Welcome back after a long break. A lot has happened in the interim - some good, some shockingly bad. But anyway, I'm back at work and there seems to be some progress.
We finished our last post with a relatively little-known problem in Linguistics - Gradient Well-formedness. Although it still seems that my problem is inherently linked to this more abstract and harder domain, I needed to get a handle on whatever I was doing. Grammar-checker and Dictionary were those two handles.
Fortunately, I got a whole bunch of blog pages to work with. This dataset, called Splog Blog Dataset, was collected for an entirely different purpose.

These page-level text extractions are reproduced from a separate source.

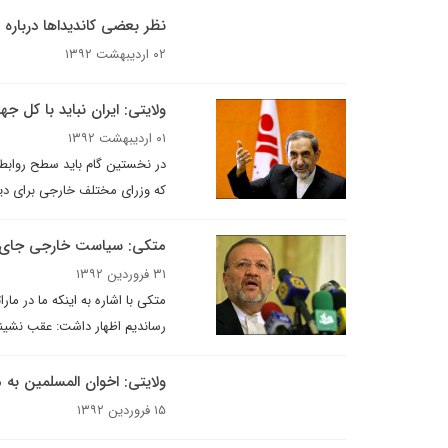
نظر بعضی کاندیداها درباره 
۰۲ اردیبهشت ۱۳۹۲
ولایتی: ایران نباید با کل جه
۰۱ اردیبهشت ۱۳۹۲
در نخستین گام باید سطح روابط خ
که وزرای مختلف خارجی برای دید
متکی: سیاست خارجی جای 
۳۱ فروردین ۱۳۹۲
متکی با اشاره به اینکه ما در ما
رساندیم اظهار داشت: عقب نشین
ولایتی: اخوان المسلمین به 
۱۵ فروردین ۱۳۹۲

It served as a basis for detecting spam blogs or "splogs". But there being a lot of colloquialisms involved in it, I thought it to be a good starting point for running my experiments on.
Till date I have used MS Word, AbiWord, TextPad, PSPad and DocPad as rudimentary grammar checkers. Although MS Word is sophisticated, others often fall short. I felt the need to design one grammar checker on my own, but have not as yet done anything in that direction. However, the results were not completely unsatisfactory, even with these rudimentary tools. I recorded precision and recall values for each of these tools and the initial results on 6 documents show recall values near 0.5 (average) and precision values near 0.2 (average). I need to see whether combining the results of these tools increases recall and precision values.
I'll also need to see the effect of a dictionary. The only standard dictionary that can be "run" programmatically on all these files seems to be WordNet, and I have downloaded and installed it on my machine. I'll investigate whether WordNet is able to catch colloquial expressions and also the combined effect of WordNet and grammar checkers.